I've noticed that the most common reason for me to lose a game is not lack of knowledge but failure to observe whats happening on the board. This is specially true for rapid games but it happens in slow chess as well. In a recent game i moved a rook to a square where it was captured on the next move for free, although i spent several minutes before making that move! It also happens that i "forget" that a piece is defending something and move it away, or i don't see my opponents threat, even if it is straight forward. When doing tactics puzzles it happens sometimes that i look at it for several minutes and then suddenly realize something like "oh, i have a passed pawn in the top left corner on the board!"

If i could observe more quickly & accurately and reduce the amount of gross blunders i would win a lot more games, specially rapid games. What do you do to improve your observation skill and blunder less? I am already taking my time before making a move (in most cases).

Nicator65
kaukasar wrote:

I've noticed that the most common reason for me to lose a game is not lack of knowledge but failure to observe whats happening on the board. This is specially true for rapid games but it happens in slow chess as well. In a recent game i moved a rook to a square where it was captured on the next move for free, although i spent several minutes before making that move! It also happens that i "forget" that a piece is defending something and move it away, or i don't see my opponents threat, even if it is straight forward.
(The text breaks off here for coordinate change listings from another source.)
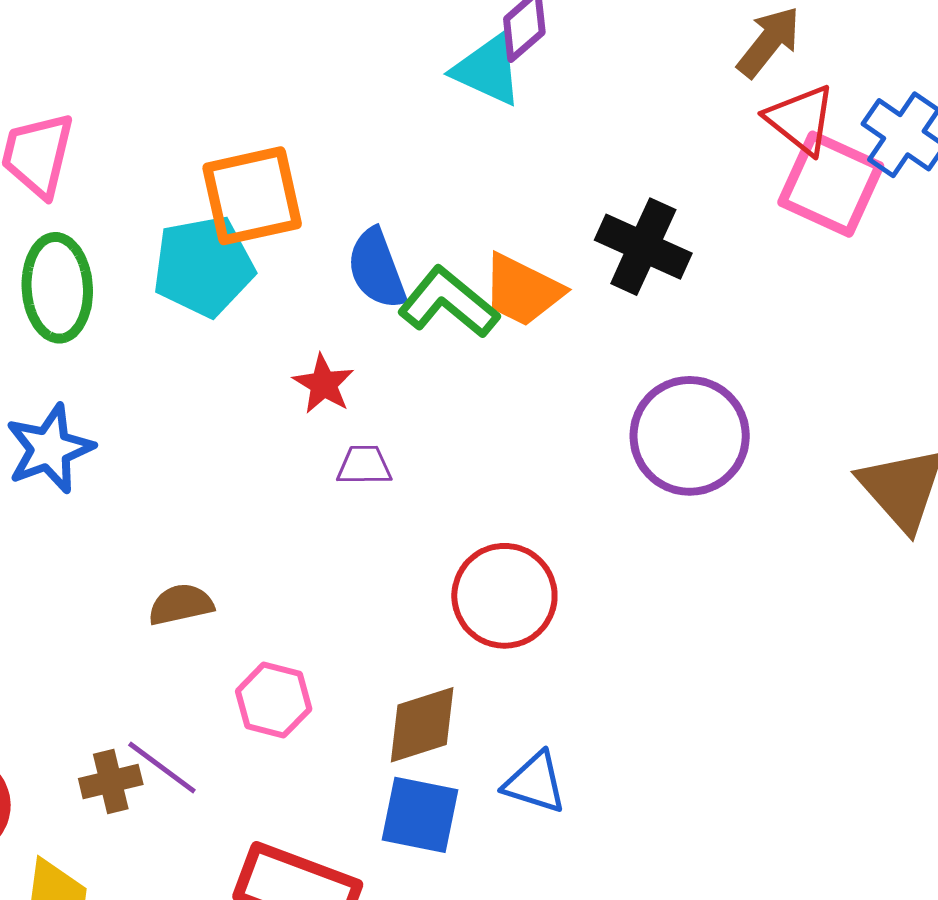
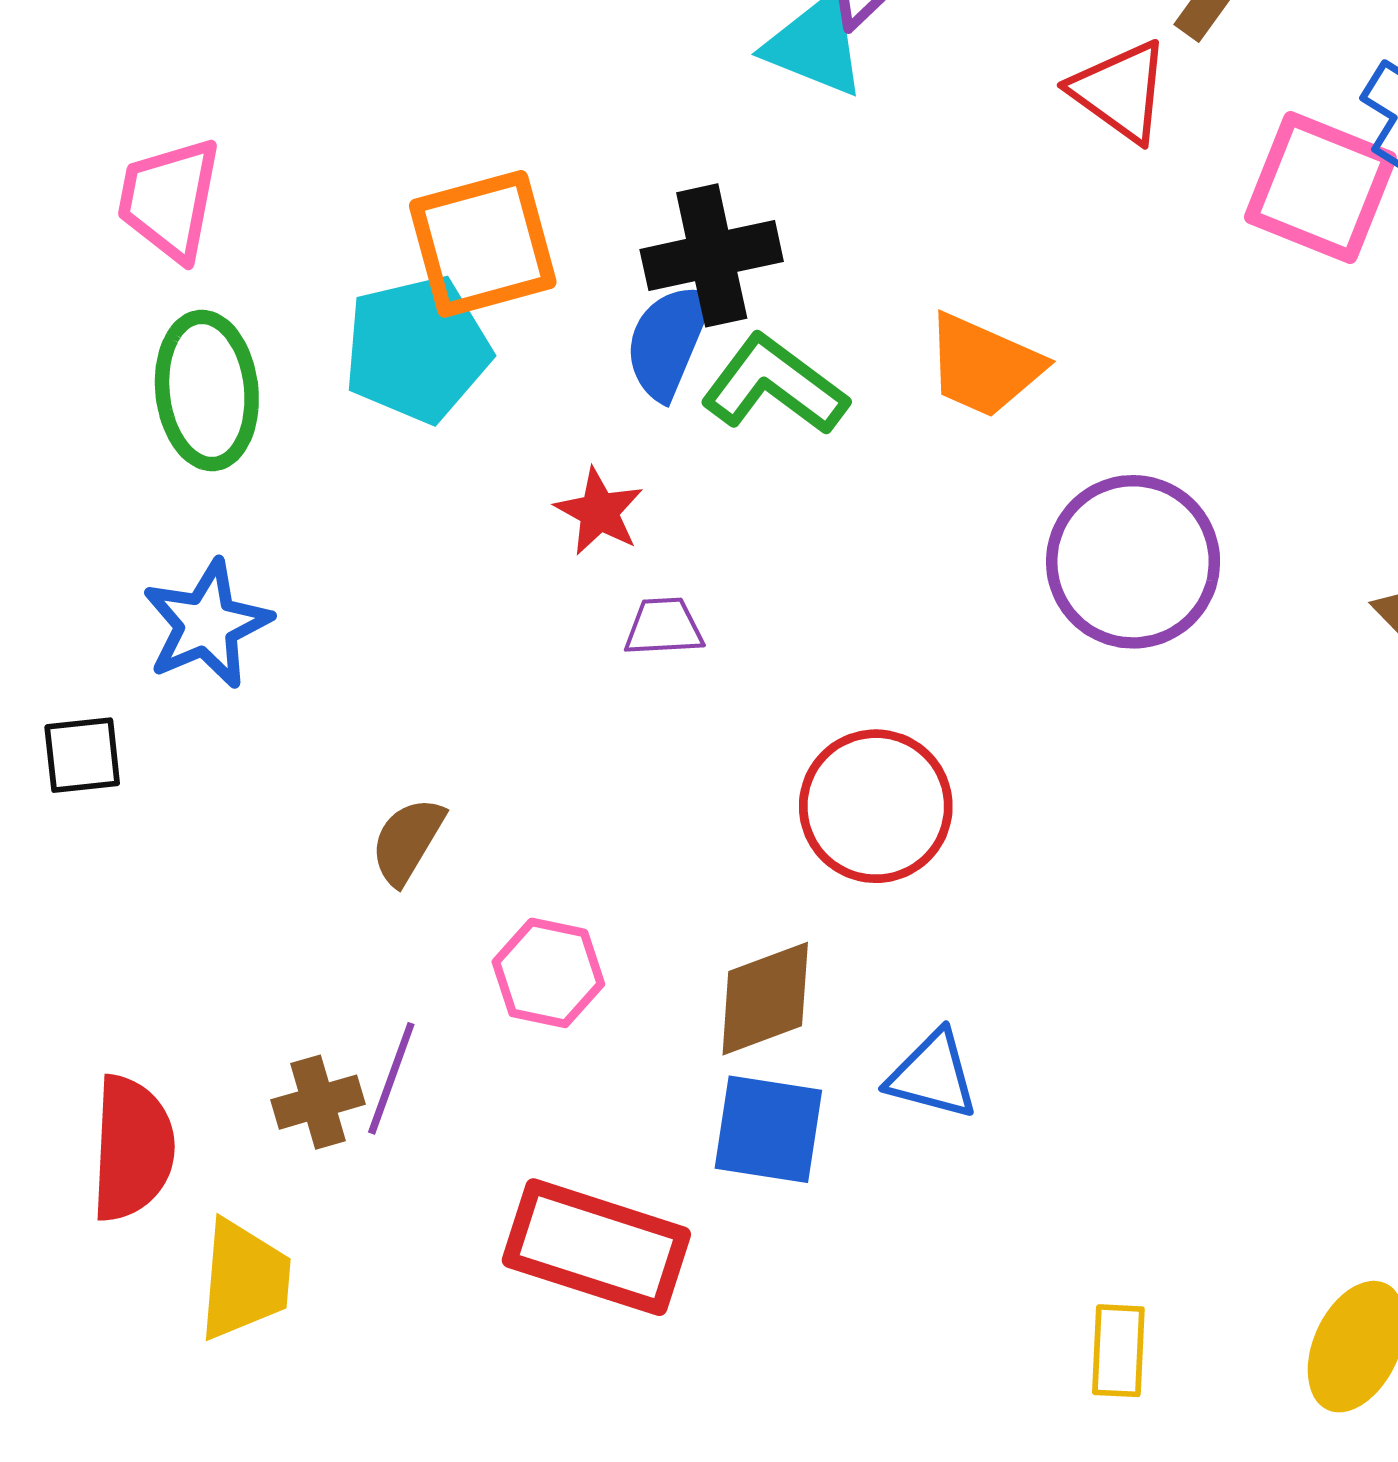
red triangle: (801, 120) -> (1120, 91), moved
black cross: (643, 247) -> (712, 255), moved, turned -34
blue semicircle: (377, 269) -> (668, 341), turned 46
orange trapezoid: (523, 290) -> (984, 366), moved
brown semicircle: (181, 604) -> (407, 841), turned -44
purple line: (162, 767) -> (391, 1078), turned 76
When doing tactics puzzles it happens sometimes that i look at it for several minutes and then suddenly realize something like "oh, i have a passed pawn in the top left corner on the board!"

If i could observe more quickly & accurately and reduce the amount of gross blunders i would win a lot more games, specially rapid games. What do you do to improve your observation skill and blunder less? I am already taking my time before making a move (in most cases).

You're considering things upside down, most likely.

The very first thing to do is to make an activity inventory (for both sides!): What is been threatened, which squares are under effective control, which material is inadequately defended or just hanging. From here is about looking for ways to coordinate the pieces, into the attack if strong and fast threats are within reach, and into the defense if the rival is the one threatening fast and strong. If the situation is somewhat peaceful (not much activity or weaknesses for neither side), then we check which pieces and pawns that can be "improved" and other general considerations.

Players committing the sort of tactical mistakes you describe often begin with piece improvement, general considerations... and skip all the rest.

Verbeena

Hmm, you are on to something. When the game starts i think about which opening i should play (because my opponent hasn't made any moves or made very few moves), and from there i continue to think how i should develop, how i should attack etc. Thinking of my opponents plans and analyse the consequences of his last move only comes later and i spend too little time on that part. That's when the blunders happen.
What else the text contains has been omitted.